The TRC, in general, is a tiring conversation that leaves many with frustration and valid anger. And in this current climate of critique, it is important for us to question and challenge our collective psyche as a people, and how it is that we would forgo a chance at justice, merely opt for the truth following a haphazard attempt at whatever it is we have now?

TRC ‘entrenched white victimhood’

The TRC, while being the first of its kind, “bandaged previous injustices” and played an active role in the production and entrenchment of white victimhood. The workings of the TRC centralised white perpetrators and, by doing so, denied pursuits for justice.

We live in a white world; a world where white is “right”; a world where whiteness is by default afforded innocence while blackness is criminalised; a world where the closer you are to it, the more privilege and power it bestows upon you.

Whiteness and white supremacy are global phenomena with real-life consequences. In dialogue, for example, the language that we use to talk about racism, more often than not, protects white people. We relegate responsibility to “whiteness” (a relatively abstract concept) but it is white people who uphold and perpetuate it. It is from white people that whiteness is constructed.

Moreover, when called out, white people centralise themselves, their fragility, and their discomfort, which ultimately shields them from taking responsibility for their role as perpetrator and us moving forward from there.

The TRC was imperfect and had positives, to be sure. But it also denied the victims of apartheid a chance at justice on many levels.

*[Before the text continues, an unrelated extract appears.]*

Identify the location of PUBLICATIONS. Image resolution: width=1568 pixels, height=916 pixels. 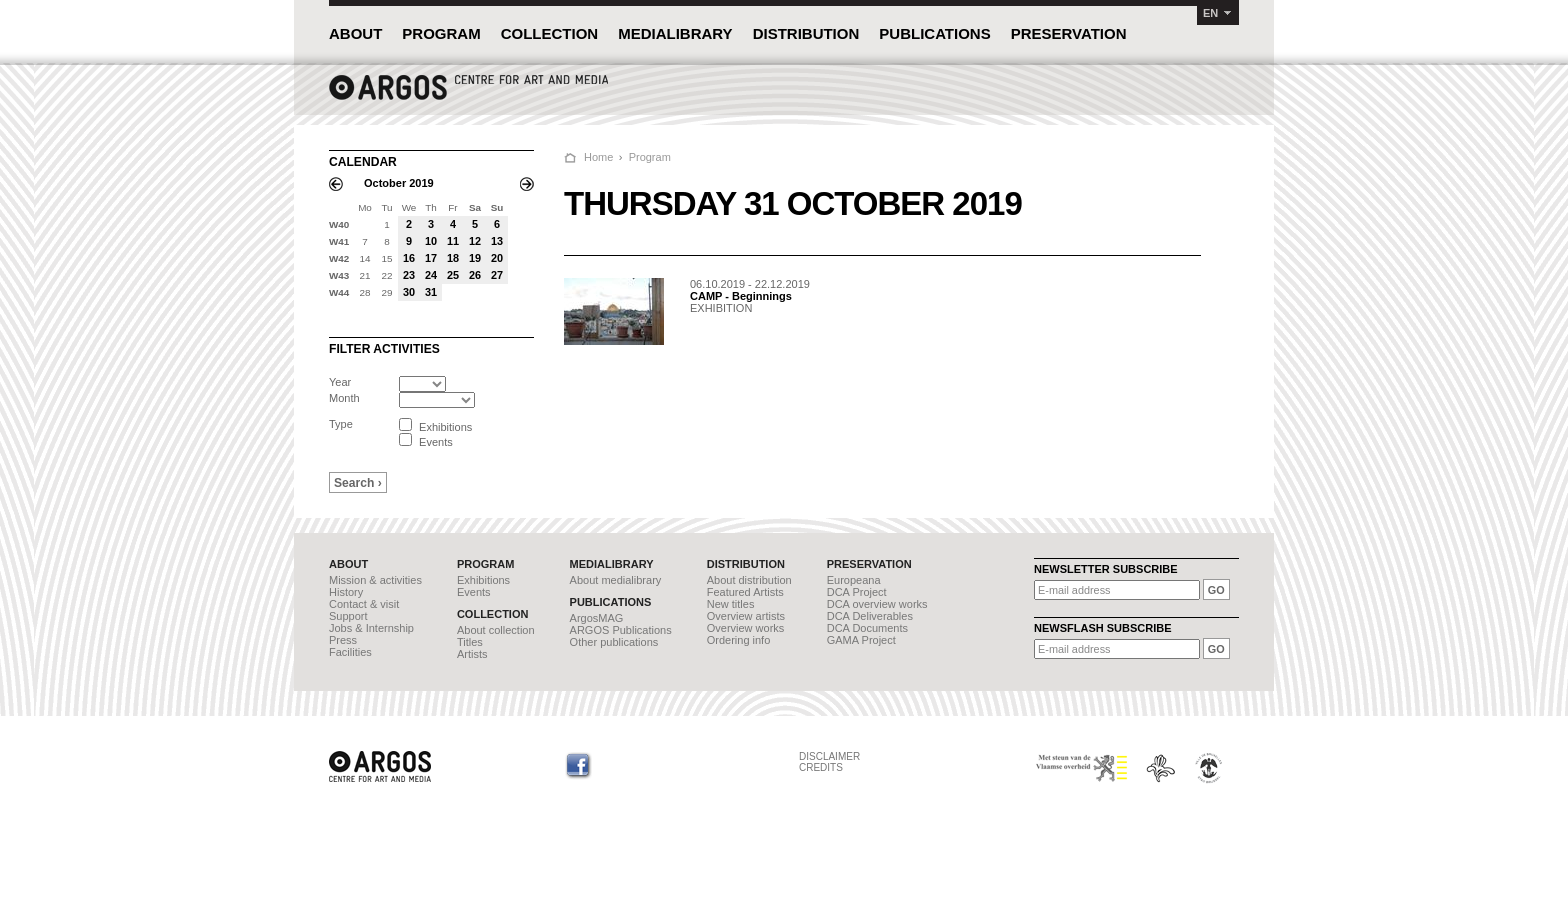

While that may be a difficult thing for us to grapple with, it is important that we do. Especially since so many of the deep-seated societal issues that we are currently facing were negated and even perpetuated by the legacy and co-constructed memory and narrative of the TRC.

Scrutinising the political transition of the 1990s is imperative to our conversations around social change today. It is important to sit with whatever discomfort it may conjure up; it is important to examine these critiques and it is important to learn from these mistakes. Because no longer can we simply negate humanity and deny justice for the sake of protecting white people.